Please repeat exactly the lines below from the one containing "Инструменты" down to the one containing "акрыла аномальная жара", both included, and nothing else.

(Saved entries)
● ● ● ● ● ● ●

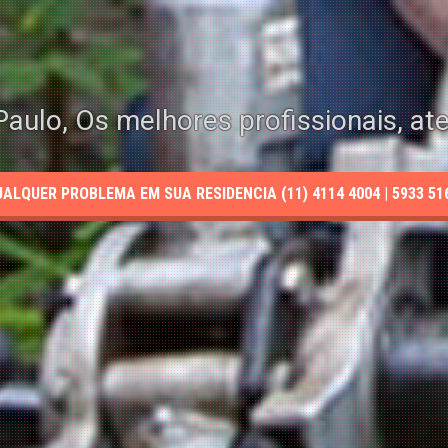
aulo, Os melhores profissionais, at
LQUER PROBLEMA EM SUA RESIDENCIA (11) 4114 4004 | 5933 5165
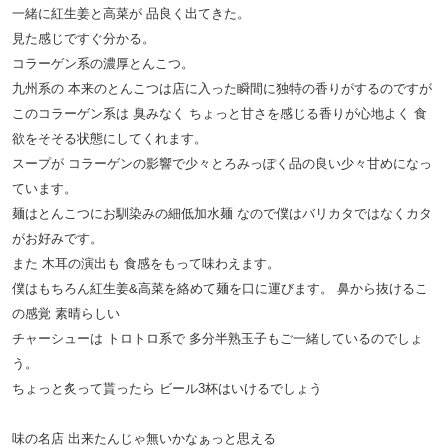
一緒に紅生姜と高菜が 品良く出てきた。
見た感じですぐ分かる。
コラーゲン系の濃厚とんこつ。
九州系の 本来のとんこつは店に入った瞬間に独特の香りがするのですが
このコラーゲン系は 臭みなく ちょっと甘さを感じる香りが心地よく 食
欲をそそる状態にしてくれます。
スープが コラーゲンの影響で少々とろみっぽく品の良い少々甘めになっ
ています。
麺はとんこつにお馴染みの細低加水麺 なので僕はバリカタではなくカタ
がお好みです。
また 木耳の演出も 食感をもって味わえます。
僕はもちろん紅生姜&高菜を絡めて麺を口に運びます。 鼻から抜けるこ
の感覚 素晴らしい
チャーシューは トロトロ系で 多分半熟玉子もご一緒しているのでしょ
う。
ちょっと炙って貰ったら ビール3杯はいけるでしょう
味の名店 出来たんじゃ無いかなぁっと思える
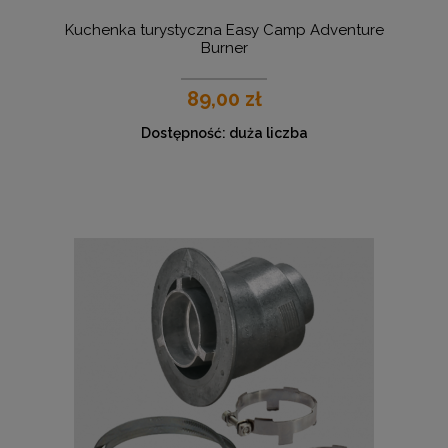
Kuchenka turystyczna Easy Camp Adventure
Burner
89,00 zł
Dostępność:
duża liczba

● ● ● ● ● ● ●

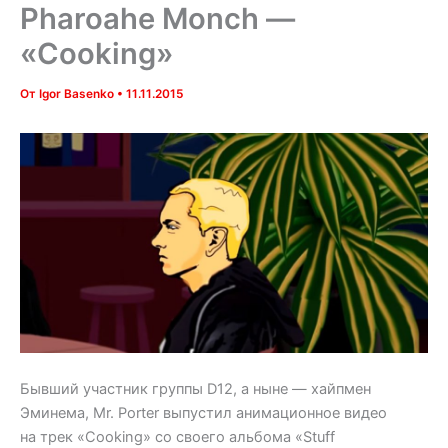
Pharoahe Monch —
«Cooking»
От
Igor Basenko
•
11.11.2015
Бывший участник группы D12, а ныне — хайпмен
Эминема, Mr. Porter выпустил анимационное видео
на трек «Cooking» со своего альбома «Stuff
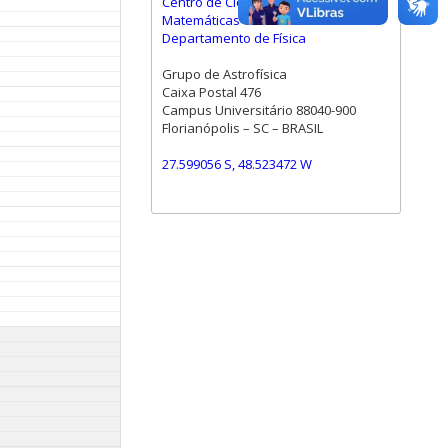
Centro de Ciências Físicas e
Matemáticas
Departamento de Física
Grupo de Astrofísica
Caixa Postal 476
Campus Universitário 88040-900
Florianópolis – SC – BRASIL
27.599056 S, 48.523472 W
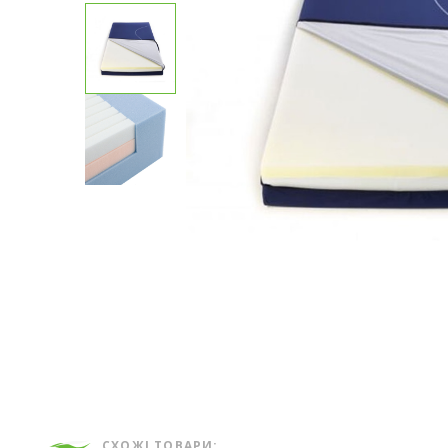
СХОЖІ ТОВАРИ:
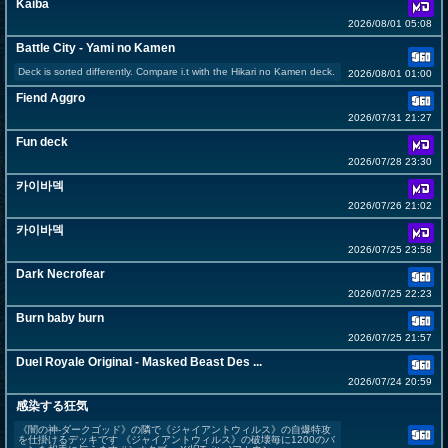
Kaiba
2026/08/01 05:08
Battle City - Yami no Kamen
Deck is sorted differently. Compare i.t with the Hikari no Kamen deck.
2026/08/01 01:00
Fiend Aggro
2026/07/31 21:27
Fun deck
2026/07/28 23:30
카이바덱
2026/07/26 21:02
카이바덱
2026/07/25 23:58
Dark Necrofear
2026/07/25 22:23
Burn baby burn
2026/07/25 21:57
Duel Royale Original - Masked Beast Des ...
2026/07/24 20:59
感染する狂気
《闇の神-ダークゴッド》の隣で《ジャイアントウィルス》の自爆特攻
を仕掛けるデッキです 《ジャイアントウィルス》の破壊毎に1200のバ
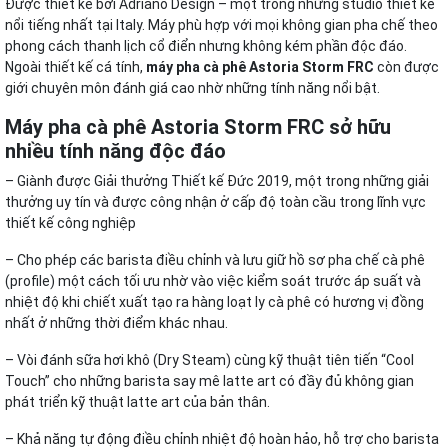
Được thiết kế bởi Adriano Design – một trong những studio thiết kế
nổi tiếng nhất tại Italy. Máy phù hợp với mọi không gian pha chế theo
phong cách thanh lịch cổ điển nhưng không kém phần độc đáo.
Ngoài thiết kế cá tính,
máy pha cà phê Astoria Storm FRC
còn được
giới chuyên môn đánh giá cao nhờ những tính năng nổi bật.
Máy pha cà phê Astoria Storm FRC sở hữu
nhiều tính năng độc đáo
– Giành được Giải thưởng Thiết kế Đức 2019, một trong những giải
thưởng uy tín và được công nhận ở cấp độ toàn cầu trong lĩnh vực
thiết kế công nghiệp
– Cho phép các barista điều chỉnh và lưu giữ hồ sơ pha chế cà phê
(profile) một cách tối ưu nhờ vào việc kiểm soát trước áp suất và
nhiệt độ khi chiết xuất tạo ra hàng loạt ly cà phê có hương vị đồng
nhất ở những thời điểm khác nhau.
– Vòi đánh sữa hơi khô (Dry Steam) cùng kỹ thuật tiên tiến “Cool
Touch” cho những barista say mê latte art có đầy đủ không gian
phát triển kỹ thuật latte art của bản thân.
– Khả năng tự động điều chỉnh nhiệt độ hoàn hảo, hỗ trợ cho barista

● ● ● ● ● ● ●

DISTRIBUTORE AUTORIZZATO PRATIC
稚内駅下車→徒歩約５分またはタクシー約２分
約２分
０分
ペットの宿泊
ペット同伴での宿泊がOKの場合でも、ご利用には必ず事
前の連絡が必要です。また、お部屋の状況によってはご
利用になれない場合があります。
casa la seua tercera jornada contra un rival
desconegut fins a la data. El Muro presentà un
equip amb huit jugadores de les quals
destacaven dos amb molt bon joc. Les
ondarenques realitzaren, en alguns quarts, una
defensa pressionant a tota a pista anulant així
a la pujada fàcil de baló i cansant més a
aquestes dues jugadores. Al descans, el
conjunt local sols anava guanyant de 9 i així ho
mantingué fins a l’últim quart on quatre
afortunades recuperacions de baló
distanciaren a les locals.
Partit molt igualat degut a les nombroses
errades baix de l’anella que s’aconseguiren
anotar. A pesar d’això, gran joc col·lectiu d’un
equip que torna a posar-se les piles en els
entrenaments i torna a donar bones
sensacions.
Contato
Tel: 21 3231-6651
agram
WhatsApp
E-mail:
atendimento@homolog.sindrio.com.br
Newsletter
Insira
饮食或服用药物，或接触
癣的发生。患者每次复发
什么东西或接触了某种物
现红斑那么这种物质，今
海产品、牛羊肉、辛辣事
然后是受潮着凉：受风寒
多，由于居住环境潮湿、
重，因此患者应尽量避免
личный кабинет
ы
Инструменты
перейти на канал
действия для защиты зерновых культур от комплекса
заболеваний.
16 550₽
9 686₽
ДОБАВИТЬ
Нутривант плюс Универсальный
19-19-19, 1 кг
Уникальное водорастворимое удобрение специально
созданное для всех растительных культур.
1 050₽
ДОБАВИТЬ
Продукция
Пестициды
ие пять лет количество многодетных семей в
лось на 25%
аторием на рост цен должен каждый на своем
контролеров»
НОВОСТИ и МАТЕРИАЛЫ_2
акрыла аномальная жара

● ● ● ● ● ● ●

## Task result
Инструменты
перейти на канал
действия для защиты зерновых культур от комплекса
заболеваний.
16 550₽
9 686₽
ДОБАВИТЬ
Нутривант плюс Универсальный
19-19-19, 1 кг
Уникальное водорастворимое удобрение специально
созданное для всех растительных культур.
1 050₽
ДОБАВИТЬ
Продукция
Пестициды
ие пять лет количество многодетных семей в
лось на 25%
аторием на рост цен должен каждый на своем
контролеров»
НОВОСТИ и МАТЕРИАЛЫ_2
акрыла аномальная жара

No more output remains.